::: Records supplied

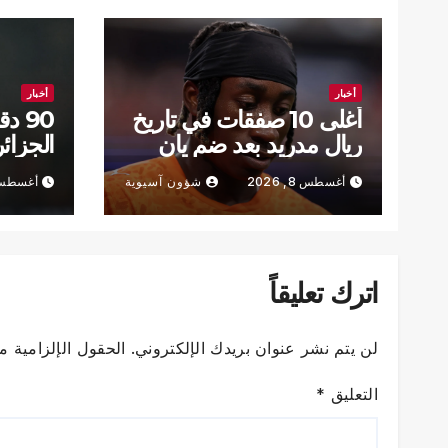
أخبار
أخبار
أغلى 10 صفقات في تاريخ
90 
ريال مدريد بعد ضم يان
الجزائ
ديوماندي
مونديال
أغسطس 8, 2026
شؤون آسيوية
أغسطس 8, 6
اترك تعليقاً
لن يتم نشر عنوان بريدك الإلكتروني.
الحقول الإلزامية مش
التعليق
*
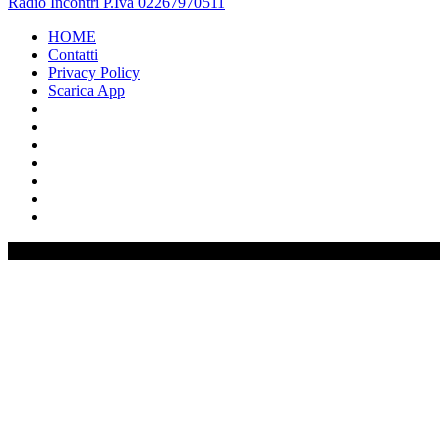
Radio Incontri P.Iva 02267970511
HOME
Contatti
Privacy Policy
Scarica App
0%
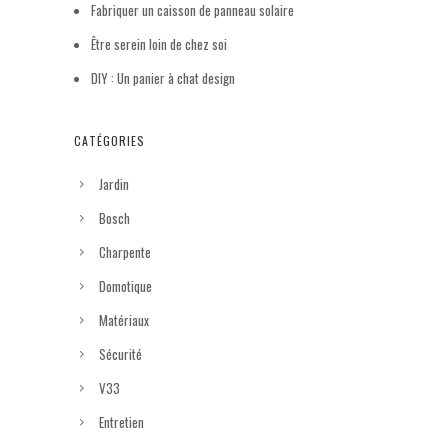
Fabriquer un caisson de panneau solaire
Être serein loin de chez soi
DIY : Un panier à chat design
CATÉGORIES
Jardin
Bosch
Charpente
Domotique
Matériaux
Sécurité
V33
Entretien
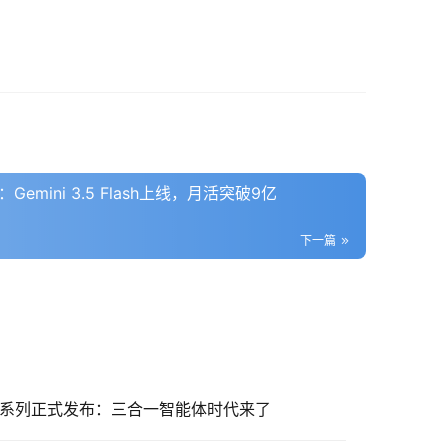
Gemini 3.5 Flash上线，月活突破9亿
下一篇
-5.6 系列正式发布：三合一智能体时代来了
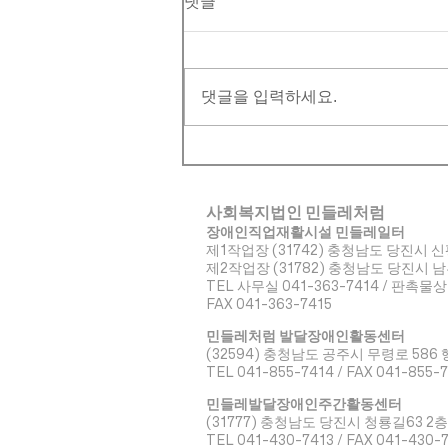
댓글
댓글을 입력하세요.
사회복지법인 민들레처럼
장애인직업재활시설 민들레일터
제1작업장 (31742) 충청남도 당진시 신
​제2작업장 (31782) 충청남도 당진시 
TEL 사무실 041-363-7414 / 판촉물상
FAX 041-363-7415
민들레처럼 발달장애인활동센터
(32594) 충청남도 공주시 무령로 586 
TEL 041-855-7414 / FAX 041-855-
민들레발달장애인주간활동센터
(31777) 충청남도 당진시 청룡길63 2층
TEL 041-430-7413 / FAX 041-430-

::::::

Problem to work on
If the word "충청남도" appears in a line above, copy that line.

Answer box
제1작업장 (31742) 충청남도 당진시 신
​제2작업장 (31782) 충청남도 당진시 
(32594) 충청남도 공주시 무령로 586 
(31777) 충청남도 당진시 청룡길63 2층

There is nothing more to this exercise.